Thursday, November 4, 2010

Which cones are needed to represent almost all convex optimization problems?

Recently I visited my Professor Yinyu Ye at Stanford university.  I worked with during my ph.d. studies where we did some nice work together. Now we hope we might have some new ideas to explore. More about that later. During my visit I also talked Stephen Boyd and Jacob Mattingley. Jacob also gave me a presentation of his interesting ph.d. work which he defended while I was at Stanford.

During a lunch with Yinyu, Stephen and some other Standford guys Stephen said something like: "Almost all convex optimization problem can be formulated using a combination of  linear, quadratic, semi-definite and the exponential cones". It is a view I am sharing.
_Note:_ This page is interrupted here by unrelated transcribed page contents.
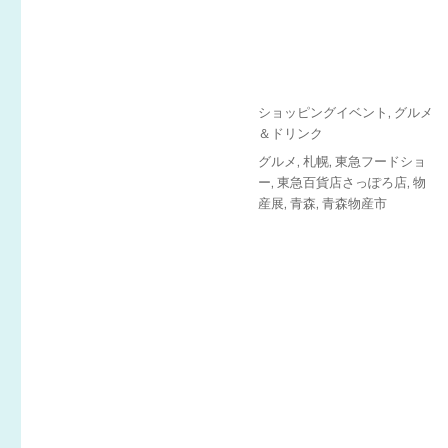
投
カ
ショッピングイベント
,
グルメ
稿
テ
＆ドリンク
日:
ゴ
タ
グルメ
,
札幌
,
東急フードショ
リ
グ
ー
,
東急百貨店さっぽろ店
,
物
ー
産展
,
青森
,
青森物産市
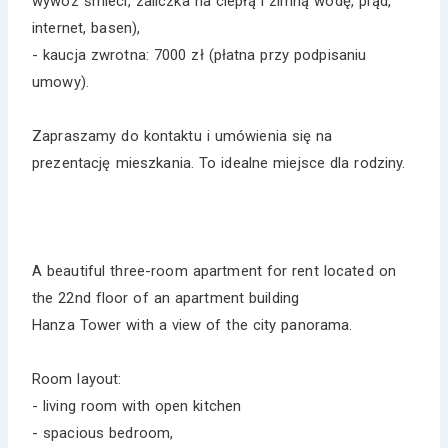
wywóz śmieci, zaliczka na ciepłą i zimną wodę, prąd,
internet, basen),
- kaucja zwrotna: 7000 zł (płatna przy podpisaniu
umowy).
Zapraszamy do kontaktu i umówienia się na
prezentację mieszkania. To idealne miejsce dla rodziny.
A beautiful three-room apartment for rent located on
the 22nd floor of an apartment building
Hanza Tower with a view of the city panorama.
Room layout:
- living room with open kitchen
- spacious bedroom,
Given it is true it has an important practical ramification I will return to shortly. Stephen is aware that his statement is hard to prove but I think it is true like almost all large scale LPs are sparse. It is not something  that is not universally true but it is true in practice.

Please note that any convex problem can be formulated in conic form but Stephens postulate that only very few cone types are require. Moreover, currently it is only the exponential cone we do not know how to deal with in practice because it is a so-called nonsymmetric cone.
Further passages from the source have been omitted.